▶ Required action
Leaving the pictures aside, repeat each line below exactly.

Stored data entries:
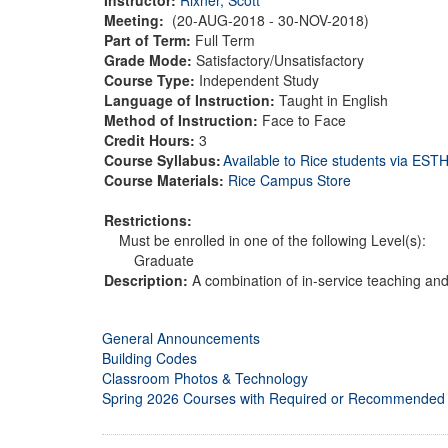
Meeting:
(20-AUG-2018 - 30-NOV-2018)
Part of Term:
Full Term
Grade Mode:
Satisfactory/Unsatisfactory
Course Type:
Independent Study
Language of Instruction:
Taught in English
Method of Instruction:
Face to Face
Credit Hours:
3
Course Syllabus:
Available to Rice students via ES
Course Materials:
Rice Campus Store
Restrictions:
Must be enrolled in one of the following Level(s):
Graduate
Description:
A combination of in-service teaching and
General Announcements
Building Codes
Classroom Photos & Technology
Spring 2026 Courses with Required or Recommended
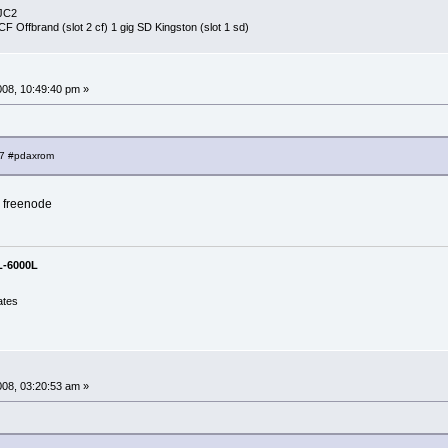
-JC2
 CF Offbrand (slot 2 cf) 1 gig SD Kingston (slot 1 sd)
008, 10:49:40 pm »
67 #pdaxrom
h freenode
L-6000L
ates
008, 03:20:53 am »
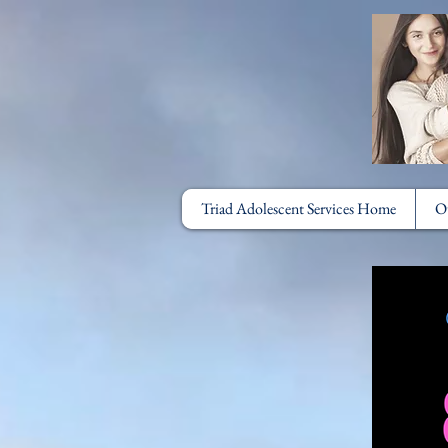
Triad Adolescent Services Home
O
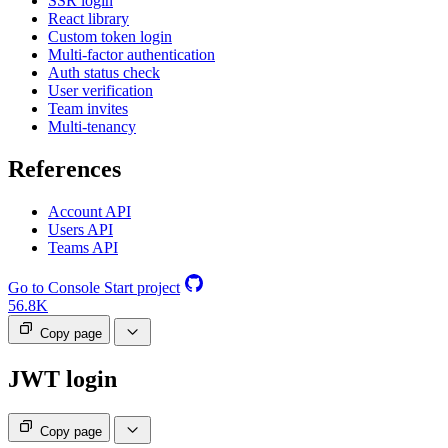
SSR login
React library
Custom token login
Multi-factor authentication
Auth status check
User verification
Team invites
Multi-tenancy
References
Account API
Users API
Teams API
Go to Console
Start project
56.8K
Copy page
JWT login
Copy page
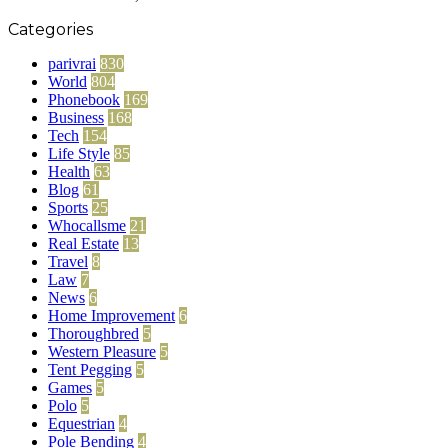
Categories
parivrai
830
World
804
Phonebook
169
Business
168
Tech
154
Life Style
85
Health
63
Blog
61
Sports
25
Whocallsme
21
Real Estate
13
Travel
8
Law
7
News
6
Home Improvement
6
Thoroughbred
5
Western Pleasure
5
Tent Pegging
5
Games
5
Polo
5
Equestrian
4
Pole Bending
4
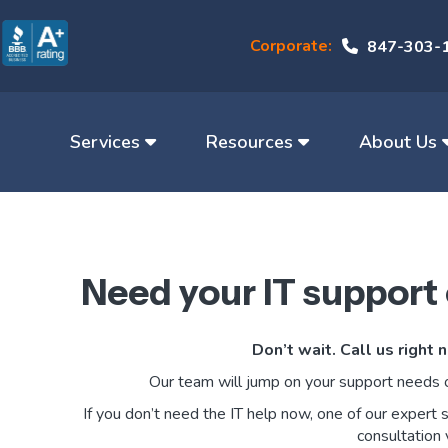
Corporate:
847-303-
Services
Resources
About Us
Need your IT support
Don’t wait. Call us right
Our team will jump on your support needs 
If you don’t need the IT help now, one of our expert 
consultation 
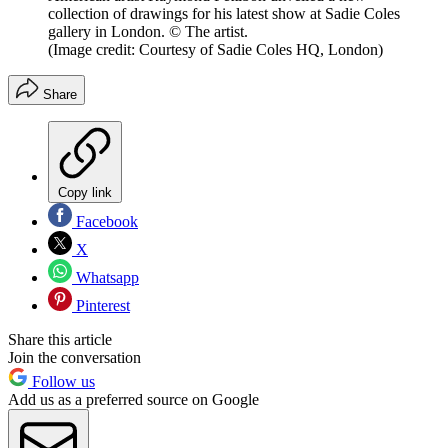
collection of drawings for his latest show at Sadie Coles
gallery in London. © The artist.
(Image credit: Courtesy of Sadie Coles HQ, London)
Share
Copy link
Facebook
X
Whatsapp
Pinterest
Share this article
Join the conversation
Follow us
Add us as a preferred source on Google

▶ Solution for this exercise
Meeting:
(20-AUG-2018 - 30-NOV-2018)
Part of Term:
Full Term
Grade Mode:
Satisfactory/Unsatisfactory
Course Type:
Independent Study
Language of Instruction:
Taught in English
Method of Instruction:
Face to Face
Credit Hours:
3
Course Syllabus:
Available to Rice students via ES
Course Materials:
Rice Campus Store
Restrictions:
Must be enrolled in one of the following Level(s):
Graduate
Description:
A combination of in-service teaching and
General Announcements
Building Codes
Classroom Photos & Technology
Spring 2026 Courses with Required or Recommended
-JC2
 CF Offbrand (slot 2 cf) 1 gig SD Kingston (slot 1 sd)
008, 10:49:40 pm »
67 #pdaxrom
h freenode
L-6000L
ates
008, 03:20:53 am »
Triad Adolescent Services Home
O
SSR login
React library
Custom token login
Multi-factor authentication
Auth status check
User verification
Team invites
Multi-tenancy
References
Account API
Users API
Teams API
Go to Console
Start project
56.8K
Copy page
JWT login
Copy page
Categories
parivrai
830
World
804
Phonebook
169
Business
168
Tech
154
Life Style
85
Health
63
Blog
61
Sports
25
Whocallsme
21
Real Estate
13
Travel
8
Law
7
News
6
Home Improvement
6
Thoroughbred
5
Western Pleasure
5
Tent Pegging
5
Games
5
Polo
5
Equestrian
4
Pole Bending
4
Corporate:
847-303-
Services
Resources
About Us
Need your IT support
Don’t wait. Call us right
Our team will jump on your support needs 
If you don’t need the IT help now, one of our expert 
consultation 
collection of drawings for his latest show at Sadie Coles
gallery in London. © The artist.
(Image credit: Courtesy of Sadie Coles HQ, London)
Share
Copy link
Facebook
X
Whatsapp
Pinterest
Share this article
Join the conversation
Follow us
Add us as a preferred source on Google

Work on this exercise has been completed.